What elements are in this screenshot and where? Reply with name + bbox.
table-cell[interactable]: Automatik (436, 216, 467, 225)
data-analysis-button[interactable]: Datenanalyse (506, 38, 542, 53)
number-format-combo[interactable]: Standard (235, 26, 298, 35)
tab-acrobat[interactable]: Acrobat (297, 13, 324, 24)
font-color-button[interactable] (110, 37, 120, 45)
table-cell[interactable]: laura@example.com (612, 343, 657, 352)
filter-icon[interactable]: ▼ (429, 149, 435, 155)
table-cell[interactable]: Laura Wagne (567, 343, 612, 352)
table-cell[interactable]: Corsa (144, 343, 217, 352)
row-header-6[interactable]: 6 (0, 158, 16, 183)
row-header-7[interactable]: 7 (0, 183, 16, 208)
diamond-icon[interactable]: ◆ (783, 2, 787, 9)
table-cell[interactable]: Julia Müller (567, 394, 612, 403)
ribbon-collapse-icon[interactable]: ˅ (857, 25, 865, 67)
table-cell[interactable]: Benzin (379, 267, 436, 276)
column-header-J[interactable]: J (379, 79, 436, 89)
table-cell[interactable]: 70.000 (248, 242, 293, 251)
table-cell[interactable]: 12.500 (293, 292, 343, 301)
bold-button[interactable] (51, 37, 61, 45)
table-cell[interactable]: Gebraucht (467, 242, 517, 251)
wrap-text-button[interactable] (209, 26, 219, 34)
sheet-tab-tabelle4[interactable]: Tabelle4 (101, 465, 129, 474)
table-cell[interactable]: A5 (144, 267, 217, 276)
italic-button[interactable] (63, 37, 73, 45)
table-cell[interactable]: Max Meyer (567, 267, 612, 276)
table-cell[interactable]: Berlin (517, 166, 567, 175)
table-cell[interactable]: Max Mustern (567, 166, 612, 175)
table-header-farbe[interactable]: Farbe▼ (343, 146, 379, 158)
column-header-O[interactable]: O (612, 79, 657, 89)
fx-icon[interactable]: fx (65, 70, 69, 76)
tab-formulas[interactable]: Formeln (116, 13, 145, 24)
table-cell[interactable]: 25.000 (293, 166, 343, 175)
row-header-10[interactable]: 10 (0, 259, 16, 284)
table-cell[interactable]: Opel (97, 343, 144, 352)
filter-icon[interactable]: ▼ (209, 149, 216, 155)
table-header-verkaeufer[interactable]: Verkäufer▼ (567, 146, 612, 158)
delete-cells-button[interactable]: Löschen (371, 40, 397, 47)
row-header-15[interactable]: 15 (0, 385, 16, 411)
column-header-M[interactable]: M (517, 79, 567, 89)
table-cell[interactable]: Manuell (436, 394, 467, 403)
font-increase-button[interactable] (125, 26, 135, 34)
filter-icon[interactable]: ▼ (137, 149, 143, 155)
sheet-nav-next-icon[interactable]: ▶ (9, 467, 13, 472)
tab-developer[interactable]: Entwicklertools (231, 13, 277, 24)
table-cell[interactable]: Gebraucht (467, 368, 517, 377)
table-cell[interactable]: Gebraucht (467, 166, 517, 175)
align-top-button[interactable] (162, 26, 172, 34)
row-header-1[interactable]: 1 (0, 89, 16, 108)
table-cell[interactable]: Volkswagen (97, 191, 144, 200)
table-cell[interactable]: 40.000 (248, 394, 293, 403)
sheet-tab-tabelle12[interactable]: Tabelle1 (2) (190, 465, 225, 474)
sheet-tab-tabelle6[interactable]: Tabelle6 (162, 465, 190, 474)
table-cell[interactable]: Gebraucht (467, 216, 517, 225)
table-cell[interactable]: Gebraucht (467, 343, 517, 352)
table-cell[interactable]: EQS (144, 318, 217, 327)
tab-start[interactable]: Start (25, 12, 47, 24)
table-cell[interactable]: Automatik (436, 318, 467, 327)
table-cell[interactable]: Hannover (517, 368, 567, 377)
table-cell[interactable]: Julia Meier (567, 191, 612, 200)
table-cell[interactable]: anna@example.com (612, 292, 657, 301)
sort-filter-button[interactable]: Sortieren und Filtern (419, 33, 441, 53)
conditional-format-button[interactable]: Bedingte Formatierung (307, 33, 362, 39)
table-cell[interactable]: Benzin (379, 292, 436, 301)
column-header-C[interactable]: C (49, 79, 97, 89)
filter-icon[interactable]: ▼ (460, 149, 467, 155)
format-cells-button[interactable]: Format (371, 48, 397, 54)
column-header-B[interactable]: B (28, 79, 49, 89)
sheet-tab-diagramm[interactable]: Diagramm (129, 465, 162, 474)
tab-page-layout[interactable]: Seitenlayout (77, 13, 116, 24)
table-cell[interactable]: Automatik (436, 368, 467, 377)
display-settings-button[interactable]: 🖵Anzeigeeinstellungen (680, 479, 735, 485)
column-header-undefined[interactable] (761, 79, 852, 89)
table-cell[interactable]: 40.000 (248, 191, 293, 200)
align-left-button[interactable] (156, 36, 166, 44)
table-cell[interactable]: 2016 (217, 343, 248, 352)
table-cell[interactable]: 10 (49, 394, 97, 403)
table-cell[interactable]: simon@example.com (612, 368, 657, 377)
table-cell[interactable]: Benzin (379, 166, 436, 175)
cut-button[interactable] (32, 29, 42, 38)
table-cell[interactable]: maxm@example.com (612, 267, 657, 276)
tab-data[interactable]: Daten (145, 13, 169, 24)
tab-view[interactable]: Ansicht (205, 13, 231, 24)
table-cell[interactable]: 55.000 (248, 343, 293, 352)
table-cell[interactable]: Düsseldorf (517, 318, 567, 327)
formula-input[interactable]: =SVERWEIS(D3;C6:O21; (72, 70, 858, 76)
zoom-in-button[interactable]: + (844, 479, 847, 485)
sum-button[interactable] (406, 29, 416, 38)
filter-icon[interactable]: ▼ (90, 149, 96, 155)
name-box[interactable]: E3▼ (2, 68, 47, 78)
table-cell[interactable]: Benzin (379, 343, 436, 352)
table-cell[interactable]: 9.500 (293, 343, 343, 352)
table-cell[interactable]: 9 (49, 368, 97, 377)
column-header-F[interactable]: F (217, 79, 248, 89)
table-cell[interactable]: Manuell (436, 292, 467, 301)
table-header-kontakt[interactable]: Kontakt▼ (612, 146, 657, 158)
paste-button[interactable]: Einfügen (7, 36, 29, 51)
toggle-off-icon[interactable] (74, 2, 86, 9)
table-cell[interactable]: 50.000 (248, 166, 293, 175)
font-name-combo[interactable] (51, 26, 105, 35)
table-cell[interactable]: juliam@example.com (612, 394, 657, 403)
# # #
[Exercise instructions]
Make an exact copy of every record listed above.

[Output for this exercise]
What elements are in this screenshot and where? Reply with name + bbox.
table-cell[interactable]: Automatik (436, 216, 467, 225)
data-analysis-button[interactable]: Datenanalyse (506, 38, 542, 53)
number-format-combo[interactable]: Standard (235, 26, 298, 35)
tab-acrobat[interactable]: Acrobat (297, 13, 324, 24)
font-color-button[interactable] (110, 37, 120, 45)
table-cell[interactable]: laura@example.com (612, 343, 657, 352)
filter-icon[interactable]: ▼ (429, 149, 435, 155)
table-cell[interactable]: Laura Wagne (567, 343, 612, 352)
table-cell[interactable]: Corsa (144, 343, 217, 352)
row-header-6[interactable]: 6 (0, 158, 16, 183)
row-header-7[interactable]: 7 (0, 183, 16, 208)
diamond-icon[interactable]: ◆ (783, 2, 787, 9)
table-cell[interactable]: Julia Müller (567, 394, 612, 403)
ribbon-collapse-icon[interactable]: ˅ (857, 25, 865, 67)
table-cell[interactable]: Benzin (379, 267, 436, 276)
column-header-J[interactable]: J (379, 79, 436, 89)
table-cell[interactable]: 70.000 (248, 242, 293, 251)
table-cell[interactable]: 12.500 (293, 292, 343, 301)
bold-button[interactable] (51, 37, 61, 45)
table-cell[interactable]: Gebraucht (467, 242, 517, 251)
wrap-text-button[interactable] (209, 26, 219, 34)
sheet-tab-tabelle4[interactable]: Tabelle4 (101, 465, 129, 474)
table-cell[interactable]: A5 (144, 267, 217, 276)
italic-button[interactable] (63, 37, 73, 45)
table-cell[interactable]: Max Meyer (567, 267, 612, 276)
table-cell[interactable]: Berlin (517, 166, 567, 175)
table-cell[interactable]: Max Mustern (567, 166, 612, 175)
table-header-farbe[interactable]: Farbe▼ (343, 146, 379, 158)
column-header-O[interactable]: O (612, 79, 657, 89)
fx-icon[interactable]: fx (65, 70, 69, 76)
tab-formulas[interactable]: Formeln (116, 13, 145, 24)
table-cell[interactable]: 25.000 (293, 166, 343, 175)
row-header-10[interactable]: 10 (0, 259, 16, 284)
table-cell[interactable]: Opel (97, 343, 144, 352)
filter-icon[interactable]: ▼ (209, 149, 216, 155)
table-header-verkaeufer[interactable]: Verkäufer▼ (567, 146, 612, 158)
delete-cells-button[interactable]: Löschen (371, 40, 397, 47)
row-header-15[interactable]: 15 (0, 385, 16, 411)
column-header-M[interactable]: M (517, 79, 567, 89)
table-cell[interactable]: Manuell (436, 394, 467, 403)
font-increase-button[interactable] (125, 26, 135, 34)
filter-icon[interactable]: ▼ (137, 149, 143, 155)
sheet-nav-next-icon[interactable]: ▶ (9, 467, 13, 472)
tab-developer[interactable]: Entwicklertools (231, 13, 277, 24)
table-cell[interactable]: Gebraucht (467, 368, 517, 377)
table-cell[interactable]: Gebraucht (467, 166, 517, 175)
align-top-button[interactable] (162, 26, 172, 34)
row-header-1[interactable]: 1 (0, 89, 16, 108)
table-cell[interactable]: Volkswagen (97, 191, 144, 200)
table-cell[interactable]: 40.000 (248, 394, 293, 403)
sheet-tab-tabelle12[interactable]: Tabelle1 (2) (190, 465, 225, 474)
sheet-tab-tabelle6[interactable]: Tabelle6 (162, 465, 190, 474)
table-cell[interactable]: Gebraucht (467, 216, 517, 225)
table-cell[interactable]: Gebraucht (467, 343, 517, 352)
table-cell[interactable]: EQS (144, 318, 217, 327)
tab-start[interactable]: Start (25, 12, 47, 24)
table-cell[interactable]: Automatik (436, 318, 467, 327)
table-cell[interactable]: Hannover (517, 368, 567, 377)
table-cell[interactable]: Julia Meier (567, 191, 612, 200)
table-cell[interactable]: anna@example.com (612, 292, 657, 301)
sort-filter-button[interactable]: Sortieren und Filtern (419, 33, 441, 53)
conditional-format-button[interactable]: Bedingte Formatierung (307, 33, 362, 39)
table-cell[interactable]: Benzin (379, 292, 436, 301)
column-header-C[interactable]: C (49, 79, 97, 89)
filter-icon[interactable]: ▼ (460, 149, 467, 155)
format-cells-button[interactable]: Format (371, 48, 397, 54)
column-header-B[interactable]: B (28, 79, 49, 89)
sheet-tab-diagramm[interactable]: Diagramm (129, 465, 162, 474)
tab-page-layout[interactable]: Seitenlayout (77, 13, 116, 24)
table-cell[interactable]: Automatik (436, 368, 467, 377)
display-settings-button[interactable]: 🖵Anzeigeeinstellungen (680, 479, 735, 485)
column-header-undefined[interactable] (761, 79, 852, 89)
table-cell[interactable]: 40.000 (248, 191, 293, 200)
align-left-button[interactable] (156, 36, 166, 44)
table-cell[interactable]: 2016 (217, 343, 248, 352)
table-cell[interactable]: 10 (49, 394, 97, 403)
table-cell[interactable]: simon@example.com (612, 368, 657, 377)
table-cell[interactable]: Benzin (379, 166, 436, 175)
cut-button[interactable] (32, 29, 42, 38)
table-cell[interactable]: maxm@example.com (612, 267, 657, 276)
tab-data[interactable]: Daten (145, 13, 169, 24)
tab-view[interactable]: Ansicht (205, 13, 231, 24)
table-cell[interactable]: 55.000 (248, 343, 293, 352)
table-cell[interactable]: Düsseldorf (517, 318, 567, 327)
formula-input[interactable]: =SVERWEIS(D3;C6:O21; (72, 70, 858, 76)
zoom-in-button[interactable]: + (844, 479, 847, 485)
sum-button[interactable] (406, 29, 416, 38)
filter-icon[interactable]: ▼ (90, 149, 96, 155)
name-box[interactable]: E3▼ (2, 68, 47, 78)
table-cell[interactable]: Benzin (379, 343, 436, 352)
table-cell[interactable]: 9.500 (293, 343, 343, 352)
table-cell[interactable]: 9 (49, 368, 97, 377)
column-header-F[interactable]: F (217, 79, 248, 89)
table-cell[interactable]: Manuell (436, 292, 467, 301)
table-header-kontakt[interactable]: Kontakt▼ (612, 146, 657, 158)
paste-button[interactable]: Einfügen (7, 36, 29, 51)
toggle-off-icon[interactable] (74, 2, 86, 9)
table-cell[interactable]: 50.000 (248, 166, 293, 175)
font-name-combo[interactable] (51, 26, 105, 35)
table-cell[interactable]: juliam@example.com (612, 394, 657, 403)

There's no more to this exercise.